This might sound as silly as the same question asked about physics or chemistry. Or not? I am not going to speculate about the peaking of interest in various disciplines in certain time periods. The nearest analogy to what is happening with data science is what happened to applied math – at least the part of it related to solving differential equations. In the applied math world, this part eventually became known as ‘computer modeling’. The discipline that was a science for centuries now solves engineering tasks.
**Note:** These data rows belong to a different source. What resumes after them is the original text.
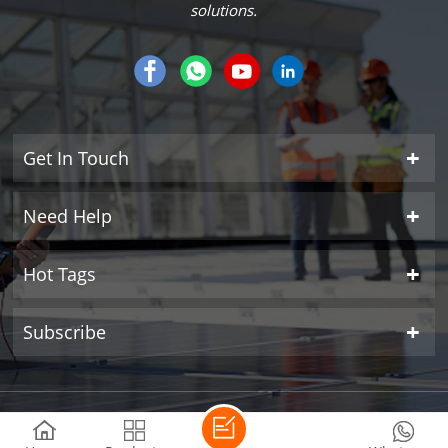
solutions.
Get In Touch
Need Help
Hot Tags
Subscribe
Copyright © 2026 SUNROVER POWER CO.,LTD All Rights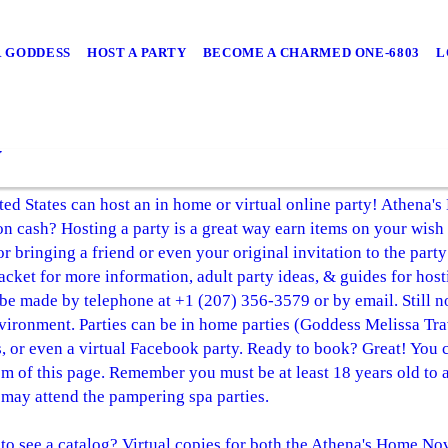
 GODDESS
HOST A PARTY
BECOME A CHARMED ONE-6803
L
y
ed States can host an in home or virtual online party! Athena's
 on cash? Hosting a party is a great way earn items on your wish 
 bringing a friend or even your original invitation to the party!
packet for more information, adult party ideas, & guides for ho
 be made by telephone at +1 (207) 356-3579 or by email. Still
nvironment. Parties can be in home parties (Goddess Melissa Tr
es, or even a virtual Facebook party. Ready to book? Great! You
m of this page. Remember you must be at least 18 years old to a
may attend the pampering spa parties.
o see a catalog? Virtual copies for both the Athena's Home No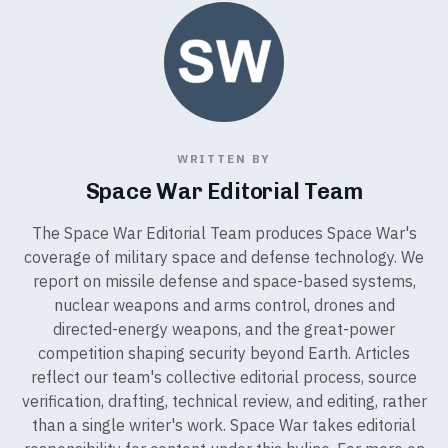
WRITTEN BY
Space War Editorial Team
The Space War Editorial Team produces Space War's
coverage of military space and defense technology. We
report on missile defense and space-based systems,
nuclear weapons and arms control, drones and
directed-energy weapons, and the great-power
competition shaping security beyond Earth. Articles
reflect our team's collective editorial process, source
verification, drafting, technical review, and editing, rather
than a single writer's work. Space War takes editorial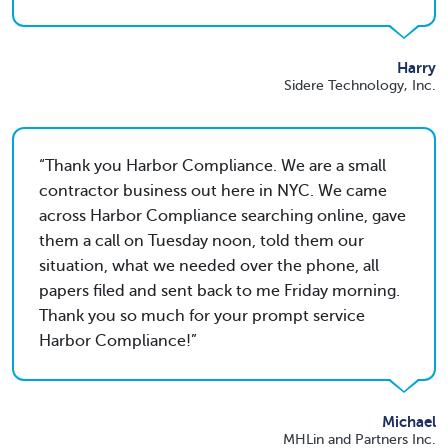
Harry
Sidere Technology, Inc.
Thank you Harbor Compliance. We are a small
contractor business out here in NYC. We came
across Harbor Compliance searching online, gave
them a call on Tuesday noon, told them our
situation, what we needed over the phone, all
papers filed and sent back to me Friday morning.
Thank you so much for your prompt service
Harbor Compliance!
Michael
MHLin and Partners Inc.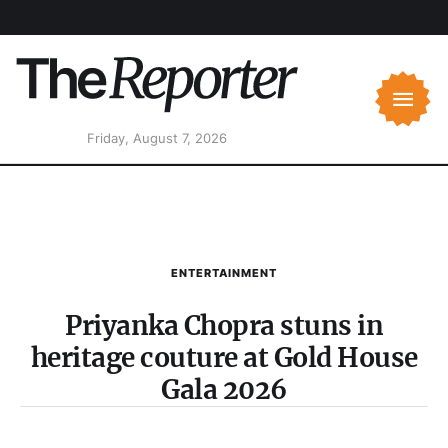
Friday, August 7, 2026
ENTERTAINMENT
Priyanka Chopra stuns in
heritage couture at Gold House
Gala 2026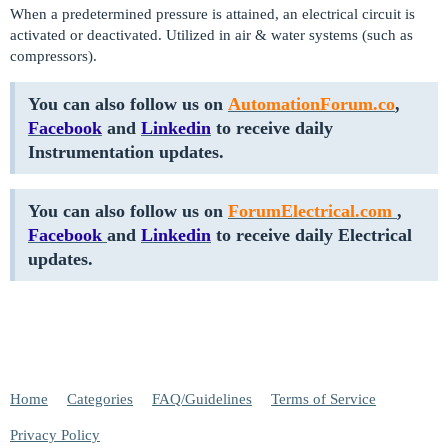
When a predetermined pressure is attained, an electrical circuit is
activated or deactivated. Utilized in air & water systems (such as
compressors).
You can also follow us on
AutomationForum.co
,
Facebook
and
Linkedin
to receive daily
Instrumentation updates.
You can also follow us on
ForumElectrical.com
,
Facebook
and
Linkedin
to receive daily Electrical
updates.
Home
Categories
FAQ/Guidelines
Terms of Service
Privacy Policy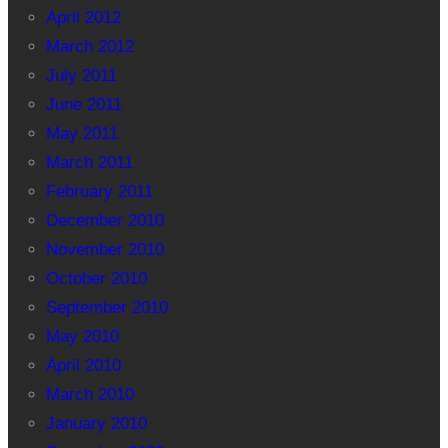
April 2012
March 2012
July 2011
June 2011
May 2011
March 2011
February 2011
December 2010
November 2010
October 2010
September 2010
May 2010
April 2010
March 2010
January 2010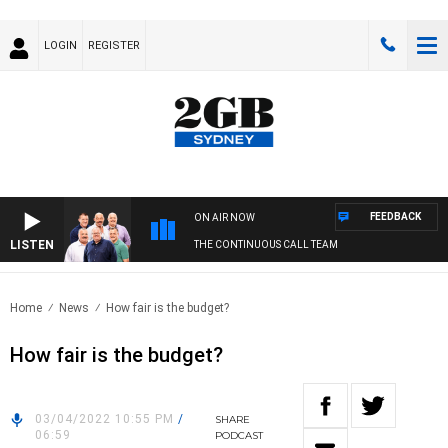
LOGIN
REGISTER
FEEDBACK
ON AIR NOW
LISTEN
THE CONTINUOUS CALL TEAM
Home
News
How fair is the budget?
How fair is the budget?
03/04/2022 10:55 PM
/
SHARE
06:59
PODCAST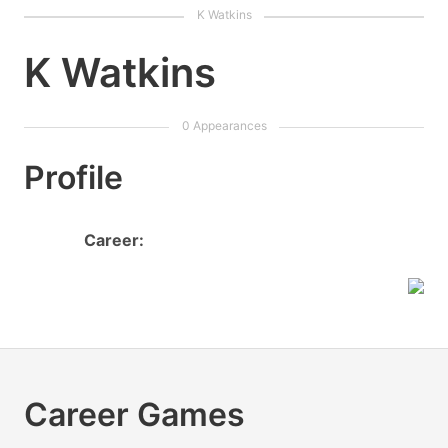
K Watkins
Profile
Career:
Career Games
For example, imagine you want to design a new water pump. The equations that describe water flow through a network of pipes are not easy to solve. However, with modern software, a user does not even have to know these equations. Literally anyone can buy engineering software with a library of typical pumps, set the desired parameters, and the software will generate an answer. Similar things are happening with Data Science. In fact, they have already happened. I am a very down-to-earth person. All of you know that Siri and the rest of the AI assistants are already ‘alive’. Most of you know that ‘cognitive computing’ is here. Some of you know that some software packages are so powerful that they can automate a substantial amount of a data scientist’s work. And all data scientists know that growing a decision tree is often nothing more than executing a line of code. But here’s what triggered me to write this post.
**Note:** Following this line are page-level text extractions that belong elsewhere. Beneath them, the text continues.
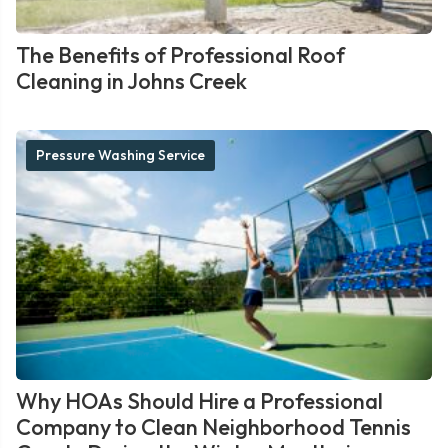
The Benefits of Professional Roof
Cleaning in Johns Creek
Pressure Washing Service
Why HOAs Should Hire a Professional
Company to Clean Neighborhood Tennis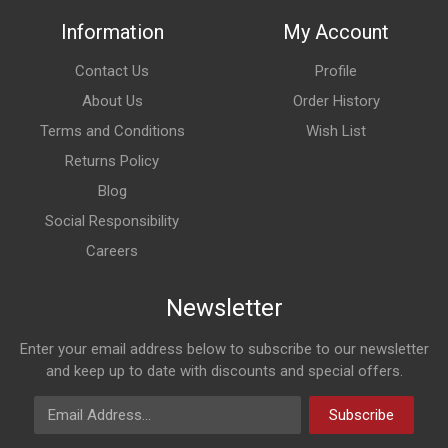
Information
My Account
Contact Us
Profile
About Us
Order History
Terms and Conditions
Wish List
Returns Policy
Blog
Social Responsibility
Careers
Newsletter
Enter your email address below to subscribe to our newsletter
and keep up to date with discounts and special offers.
Email Address
Subscribe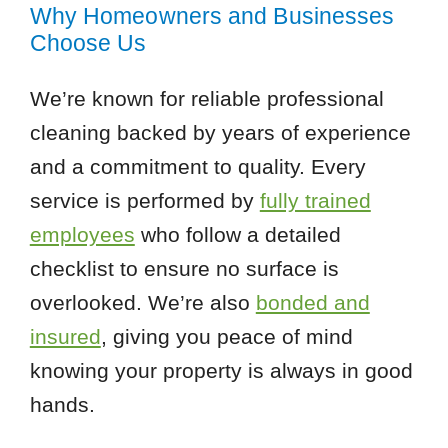
Why Homeowners and Businesses
Choose Us
We’re known for reliable professional
cleaning backed by years of experience
and a commitment to quality. Every
service is performed by
fully trained
employees
who follow a detailed
checklist to ensure no surface is
overlooked. We’re also
bonded and
insured
, giving you peace of mind
knowing your property is always in good
hands.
Lately, I felt that an average Joe can generate a reasonably good predictive model without knowing much about the math behind it. Today, most data scientists are not really scientists, but engineers. I’m not talking about mathematicians who work in the field of machine learning and statistics. It takes years to get through all the theory, and then years of work ‘in the field’ to be able to create a better solution to a problem. But for the most part, engineering solutions have become affordable and accessible, both mentally and financially. The following example explains the point.
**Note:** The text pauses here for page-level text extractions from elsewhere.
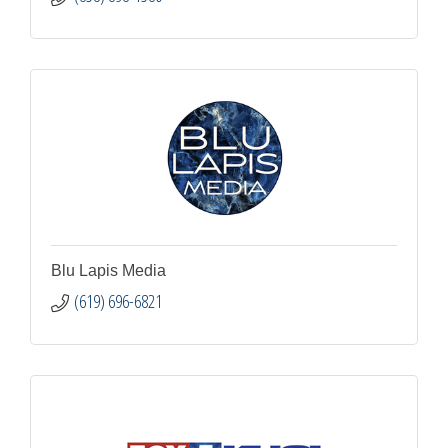
Blu Lapis Media
(619) 696-6821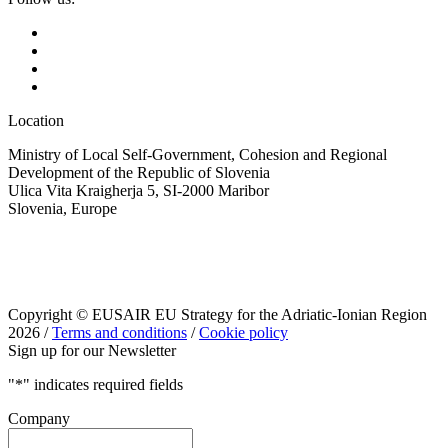
Location
Ministry of Local Self-Government, Cohesion and Regional
Development of the Republic of Slovenia
Ulica Vita Kraigherja 5, SI-2000 Maribor
Slovenia, Europe
Copyright © EUSAIR EU Strategy for the Adriatic-Ionian Region
2026 /
Terms and conditions
/
Cookie policy
Sign up for our Newsletter
"
*
" indicates required fields
Company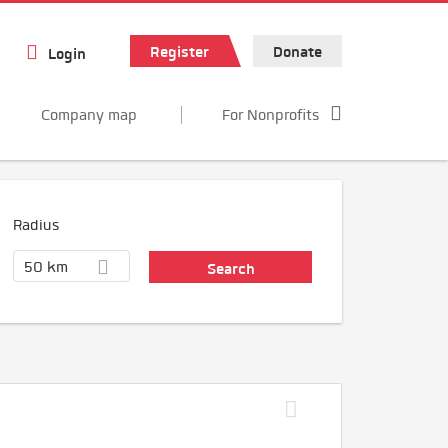
Register
Donate
Login
Company map
For Nonprofits
Radius
50 km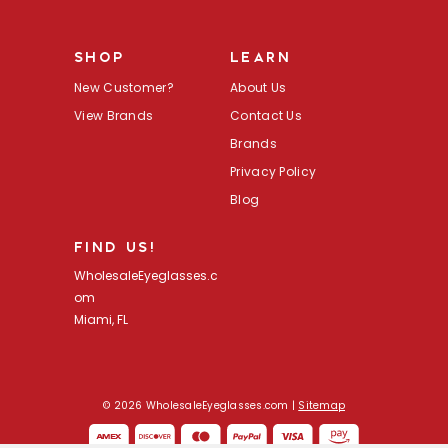
l
A
d
SHOP
LEARN
d
r
New Customer?
About Us
e
s
View Brands
Contact Us
s
Brands
Privacy Policy
Blog
FIND US!
WholesaleEyeglasses.c
om
Miami, FL
© 2026 WholesaleEyeglasses.com |
Sitemap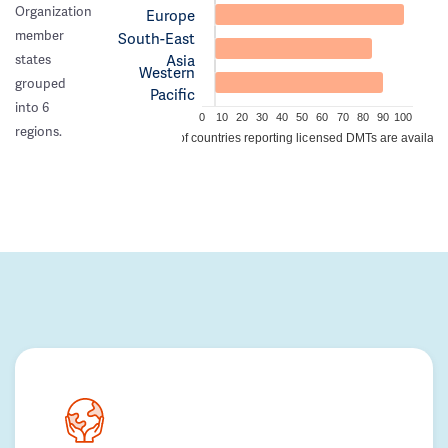
Organization
Europe
member
South-East
Asia
states
Western
grouped
Pacific
into 6
0
10
20
30
40
50
60
70
80
90
100
regions.
% of countries reporting licensed DMTs are availabl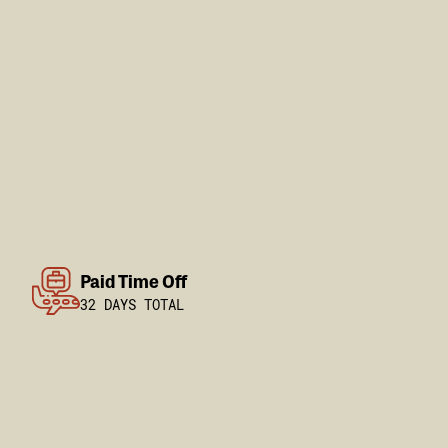
Paid Time Off
32 DAYS TOTAL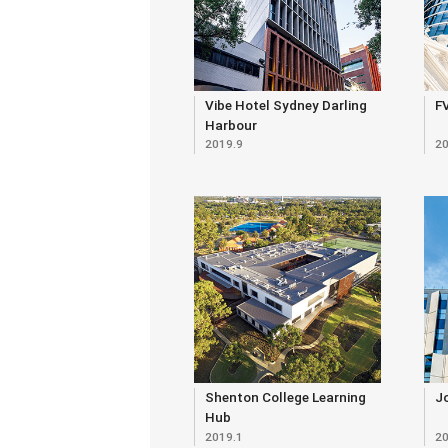
Vibe Hotel Sydney Darling
FV
Harbour
2019.9
20
Shenton College Learning
Jo
Hub
2019.1
20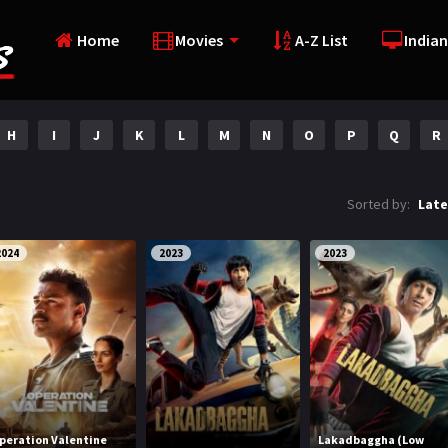
Home
Movies
A-Z List
Indian
H
I
J
K
L
M
N
O
P
Q
R
Sorted by:
Late
2024
2023
2023
peration Valentine
Lakadbaggha (Low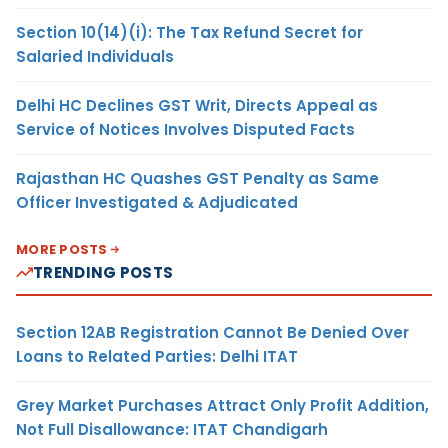
Section 10(14)(i): The Tax Refund Secret for
Salaried Individuals
Delhi HC Declines GST Writ, Directs Appeal as
Service of Notices Involves Disputed Facts
Rajasthan HC Quashes GST Penalty as Same
Officer Investigated & Adjudicated
MORE POSTS
TRENDING POSTS
Section 12AB Registration Cannot Be Denied Over
Loans to Related Parties: Delhi ITAT
Grey Market Purchases Attract Only Profit Addition,
Not Full Disallowance: ITAT Chandigarh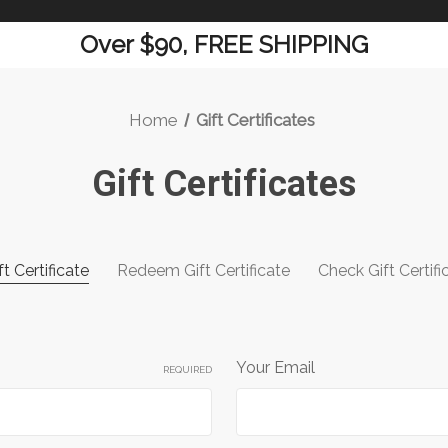
Over $90, FREE SHIPPING
Home
Gift Certificates
Gift Certificates
t Certificate
Redeem Gift Certificate
Check Gift Certif
Your Email
REQUIRED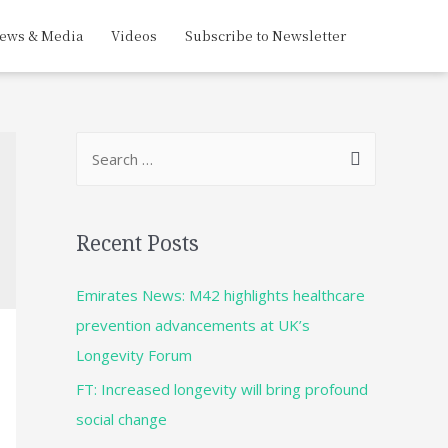
ews & Media
Videos
Subscribe to Newsletter
Recent Posts
Emirates News: M42 highlights healthcare
prevention advancements at UK’s
Longevity Forum
FT: Increased longevity will bring profound
social change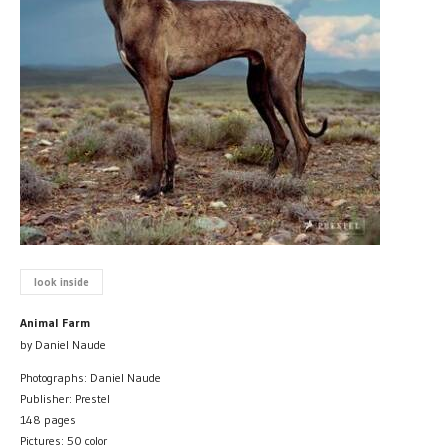
look inside
Animal Farm
by Daniel Naude
Photographs: Daniel Naude
Publisher: Prestel
148 pages
Pictures: 50 color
Let’s say you want to predict the churn of customers in your organization. You have a list of records with customer attributes, and a flag that shows whether the customer is with you or has left for some reason. You want to know why the customers are leaving and how to prevent it. For that, you can download a demo version of RapidMiner and create a solution using a tutorial and a subset of your customer list that is allowed by the terms of the free trial. After the software suggests a sequence of data transformations and the best algorithm for your task, you only need to write it down and recreate the sequence in free software like R. That’s it. Without much thinking and no cost, an average Joe can create a machine learning model and prove his data science title to his boss.
Of course, this example illustrates a lousy use of predictive analytics. Most likely it will not work well enough, since the art of application only comes with practice. But the tools are there. Building a Bayesian classifier is not data science anymore – at least for those who don’t know that Laplace mathematically formulated the Bayes rule.